Тут я чуть не рассмеялся. Костромина явно перечитала книжек. Перегрелась. Вон и Кузю стиснула так, что он посинел почти.
– Какой дурак на человека нападет? – удивился я. – Где ты такого идиота отыщешь?
– Да нет, не по-настоящему, конечно, понарошку.
– Да даже понарошку никто не согласится, – сказал я. – А если найдешь какого совсем уж слабоумного, допустим, братьев Сиракузовых, то все равно… Да и не поверит она. Знаешь, мне показалось, что Света совсем не дура – она же человек. Она сразу догадается, в чем тут дело, что это все подстроено.
Костромина задумалась.
– Ты, наверное, прав, – сказала она. – Вообще, конечно, спасание в нашем мире изрядно обесценено. Кого мы можем спасти, если сами спастись не можем?
Изрекла Костромина. Было видно, что эта фраза ей самой очень понравилась, однако в блокнотик не записала. Но я запомнил. Печальная фраза.
– К тому же грузовик Беловоблов уже занял, – вздохнула Костромина. – Согласись, если на нее второй раз за неделю наедет грузовик, это будет как-то подозрительно.
Костромина погладила собаку Кузю по голове, почесала ее бок.

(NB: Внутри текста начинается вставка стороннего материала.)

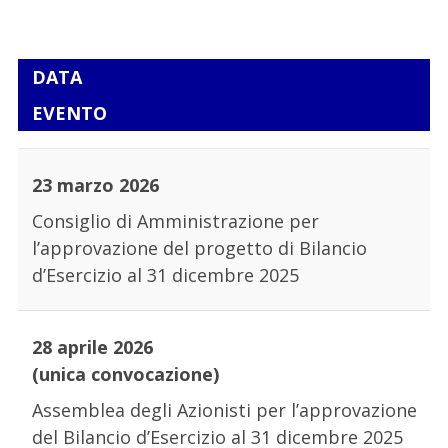
DATA
EVENTO
23 marzo 2026
Consiglio di Amministrazione per
l’approvazione del progetto di Bilancio
d’Esercizio al 31 dicembre 2025
28 aprile 2026
(unica convocazione)
Assemblea degli Azionisti per l’approvazione
del Bilancio d’Esercizio al 31 dicembre 2025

– Это не подозрительно будет, ее сразу заберут обратно, – сказал я. – Наша школа боролась за человека сколько лет – и на тебе. В первый же день человека чуть грузовиком не задавили. Нет, Свету сразу же заберут обратно. Хорошо, чтобы Сиракузовы еще не влезли. Со своими балконами…
Я замолчал. Поскольку представил ужасную картину. Как братья Сиракузовы, тщась поразить Свету в самое сердце, приготовляют какой-нибудь там рояль. В кустах. Не зря же есть поговорка, наверное, раньше кого-нибудь роялем из кустов задавило.
Не грузовиком, так роялем. Не роялем, так балконом.
Видимо, Костромина подумала так же.
– Я об этом, конечно, не думала, но, видимо, ты прав. Эти дураки могут на Свету как-нибудь… неправильно воздействовать.
Неправильно воздействовать балконом. Конечно же.
– Надо установить дежурство, – сказала Костромина. – Возле Светиного дома. Как только она приедет, так сразу. Пока эти дурошлепы не начали свою глупую любовь демонстрировать. Нет, ты только подумай, какие хамы и бестолочи!